+++ Data in this exercise +++

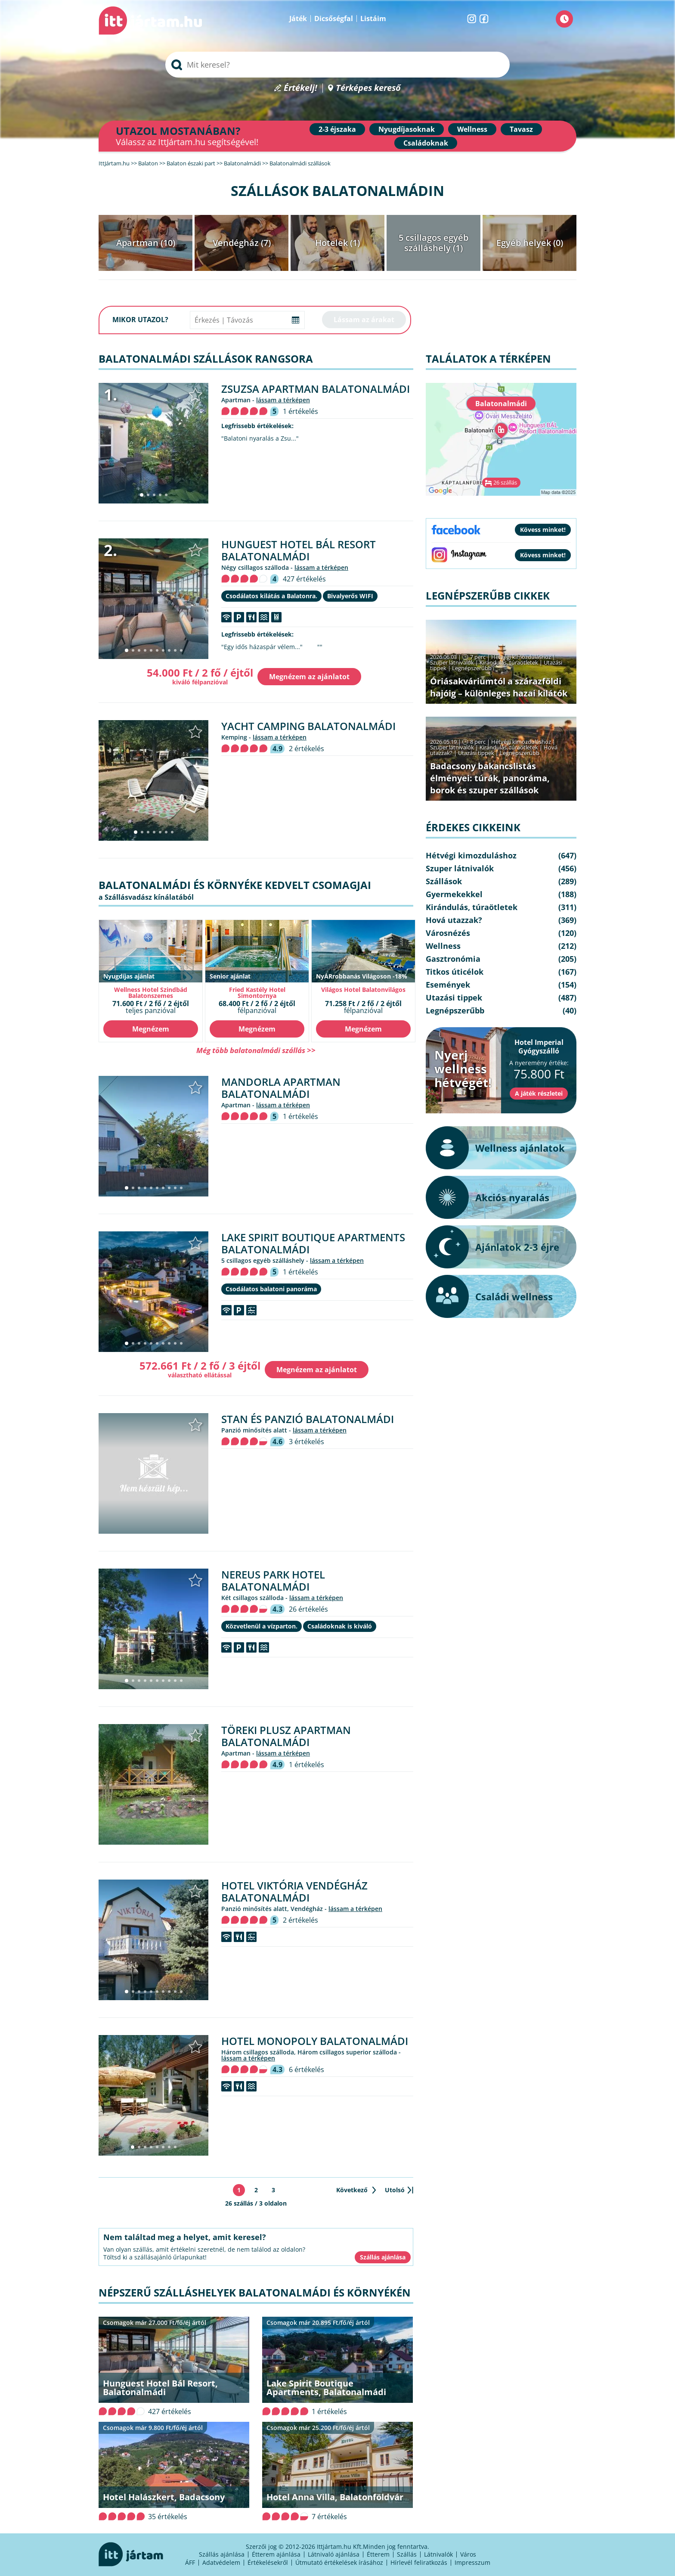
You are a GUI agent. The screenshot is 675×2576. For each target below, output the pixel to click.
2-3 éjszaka (337, 129)
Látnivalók (438, 2554)
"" (319, 647)
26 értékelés (308, 1609)
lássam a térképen (283, 400)
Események (448, 984)
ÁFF (190, 2562)
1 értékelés (300, 411)
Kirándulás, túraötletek (509, 662)
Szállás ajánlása (222, 2554)
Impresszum (472, 2562)
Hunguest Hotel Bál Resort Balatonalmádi (298, 550)
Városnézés (448, 933)
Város (468, 2554)
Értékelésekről (268, 2562)
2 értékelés (306, 748)
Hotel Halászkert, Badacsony (164, 2497)
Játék (298, 18)
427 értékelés (304, 579)
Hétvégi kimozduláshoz (521, 657)
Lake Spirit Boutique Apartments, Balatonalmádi (326, 2387)
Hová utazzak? (454, 920)
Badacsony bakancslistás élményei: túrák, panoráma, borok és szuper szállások (490, 778)
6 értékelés (306, 2069)
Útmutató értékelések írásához (339, 2562)
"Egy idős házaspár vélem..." (262, 647)
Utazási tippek (476, 753)
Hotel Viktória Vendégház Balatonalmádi (294, 1891)
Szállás (407, 2554)
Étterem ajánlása (276, 2554)
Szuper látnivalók (452, 662)
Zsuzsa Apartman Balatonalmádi (315, 389)
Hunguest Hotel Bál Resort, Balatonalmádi (160, 2387)
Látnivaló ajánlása (333, 2554)
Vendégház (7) (242, 243)
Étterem (378, 2554)
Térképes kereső (368, 88)
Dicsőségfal (333, 18)
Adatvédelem (221, 2562)
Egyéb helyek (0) (529, 243)
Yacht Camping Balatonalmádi (308, 726)
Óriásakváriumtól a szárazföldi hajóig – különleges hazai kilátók (498, 687)
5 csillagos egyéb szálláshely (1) (433, 243)
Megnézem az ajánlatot (309, 676)
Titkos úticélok (454, 972)
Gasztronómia (453, 959)
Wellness (472, 129)
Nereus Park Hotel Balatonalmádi (273, 1580)
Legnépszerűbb (472, 668)
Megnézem (150, 1029)
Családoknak (425, 143)
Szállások (444, 881)
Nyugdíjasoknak (406, 129)
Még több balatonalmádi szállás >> (256, 1050)
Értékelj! (300, 88)
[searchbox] (337, 65)
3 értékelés (306, 1441)
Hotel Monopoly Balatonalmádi (314, 2041)
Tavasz (521, 129)
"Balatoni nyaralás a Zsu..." (260, 438)
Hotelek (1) (337, 243)
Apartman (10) (145, 243)
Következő (352, 2190)
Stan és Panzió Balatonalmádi (307, 1419)
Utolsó (395, 2190)
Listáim (373, 18)
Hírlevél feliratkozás (418, 2562)
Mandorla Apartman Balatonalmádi (281, 1088)
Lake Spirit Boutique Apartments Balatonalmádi (313, 1243)
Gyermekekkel (454, 894)
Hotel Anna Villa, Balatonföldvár (334, 2497)
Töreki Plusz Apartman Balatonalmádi (286, 1736)
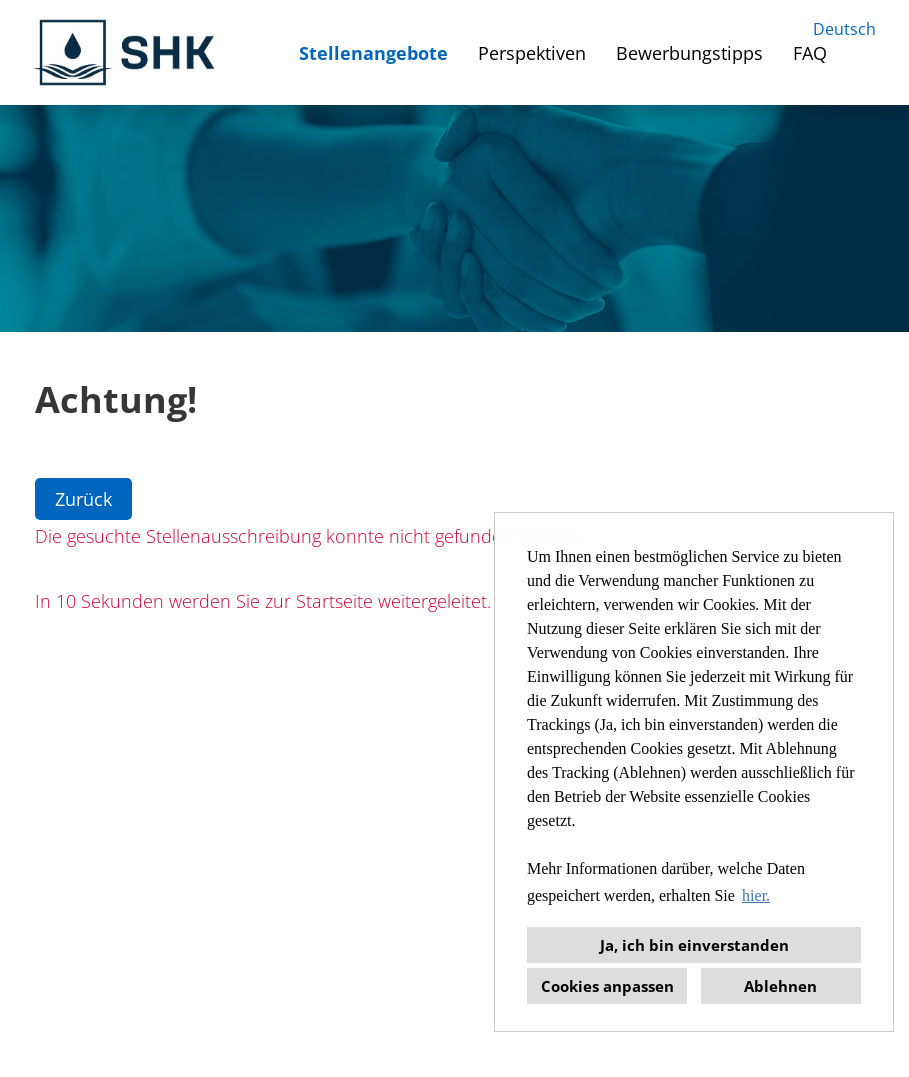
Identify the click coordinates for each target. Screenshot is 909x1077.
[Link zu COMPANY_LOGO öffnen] (126, 52)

+++

What is being asked -
A word-for-word transcription of the listing is needed, minus its images.

Output below -
You are a GUI agent. The screenshot is 675×2576. For each target below, output the pixel to click.
2-3 éjszaka (337, 129)
Látnivalók (438, 2554)
"" (319, 647)
26 értékelés (308, 1609)
lássam a térképen (283, 400)
Események (448, 984)
ÁFF (190, 2562)
1 értékelés (300, 411)
Kirándulás, túraötletek (509, 662)
Szállás ajánlása (222, 2554)
Impresszum (472, 2562)
Hunguest Hotel Bál Resort Balatonalmádi (298, 550)
Városnézés (448, 933)
Város (468, 2554)
Értékelésekről (268, 2562)
2 értékelés (306, 748)
Hotel Halászkert, Badacsony (164, 2497)
Játék (298, 18)
427 értékelés (304, 579)
Hétvégi kimozduláshoz (521, 657)
Lake Spirit Boutique Apartments, Balatonalmádi (326, 2387)
Hová utazzak? (454, 920)
Badacsony bakancslistás élményei: túrák, panoráma, borok és szuper szállások (490, 778)
6 értékelés (306, 2069)
Útmutató értékelések írásához (339, 2562)
"Egy idős házaspár vélem..." (262, 647)
Utazási tippek (476, 753)
Hotel Viktória Vendégház Balatonalmádi (294, 1891)
Szállás (407, 2554)
Étterem ajánlása (276, 2554)
Szuper látnivalók (452, 662)
Zsuzsa Apartman Balatonalmádi (315, 389)
Hunguest Hotel Bál Resort, Balatonalmádi (160, 2387)
Látnivaló ajánlása (333, 2554)
Vendégház (7) (242, 243)
Étterem (378, 2554)
Térképes kereső (368, 88)
Dicsőségfal (333, 18)
Adatvédelem (221, 2562)
Egyéb helyek (0) (529, 243)
Yacht Camping Balatonalmádi (308, 726)
Óriásakváriumtól a szárazföldi hajóig – különleges hazai kilátók (498, 687)
5 csillagos egyéb szálláshely (1) (433, 243)
Megnézem az ajánlatot (309, 676)
Titkos úticélok (454, 972)
Gasztronómia (453, 959)
Wellness (472, 129)
Nereus Park Hotel Balatonalmádi (273, 1580)
Legnépszerűbb (472, 668)
Megnézem (150, 1029)
Családoknak (425, 143)
Szállások (444, 881)
Nyugdíjasoknak (406, 129)
Még több balatonalmádi szállás >> (256, 1050)
Értékelj! (300, 88)
[searchbox] (337, 65)
3 értékelés (306, 1441)
Hotel Monopoly Balatonalmádi (314, 2041)
Tavasz (521, 129)
"Balatoni nyaralás a Zsu..." (260, 438)
Hotelek (1) (337, 243)
Apartman (10) (145, 243)
Következő (352, 2190)
Stan és Panzió Balatonalmádi (307, 1419)
Utolsó (395, 2190)
Listáim (373, 18)
Hírlevél feliratkozás (418, 2562)
Mandorla Apartman Balatonalmádi (281, 1088)
Lake Spirit Boutique Apartments Balatonalmádi (313, 1243)
Gyermekekkel (454, 894)
Hotel Anna Villa, Balatonföldvár (334, 2497)
Töreki Plusz Apartman Balatonalmádi (286, 1736)
Identify the click coordinates for each target. Screenshot is 909x1077.
[Link zu COMPANY_LOGO öffnen] (126, 52)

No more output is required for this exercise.